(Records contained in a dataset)
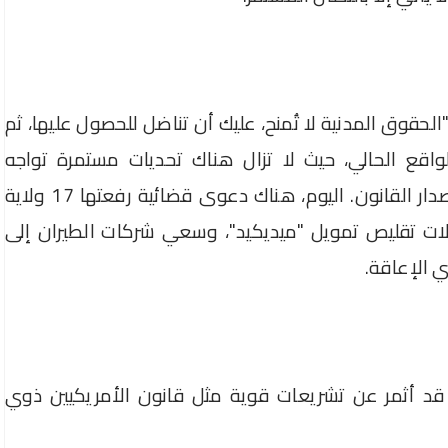
"الحقوق المدنية لا تُمنح، عليك أن تناضل للحصول عليها، ثم
واقع الحالي، حيث لا تزال هناك تحديات مستمرة تواجه
الأشخاص ذوي الإعاقة، حتى بعد عقود من إصدار القانون. اليوم، هناك دعوى قضائية رفعتها 17 ولاية
50، إضافة إلى محاولات تقليص تمويل "ميديكيد"، وسعي شركات الطيران إلى
ي الإعاقة.
 قد أثمر عن تشريعات قوية مثل قانون الأمريكيين ذوي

* [Exercise instructions]
Look through the entries and copy every line in which the string "الإعاقة" appears.

* [Written response]
الأشخاص ذوي الإعاقة، حتى بعد عقود من إصدار القانون. اليوم، هناك دعوى قضائية رفعتها 17 ولاية
ي الإعاقة.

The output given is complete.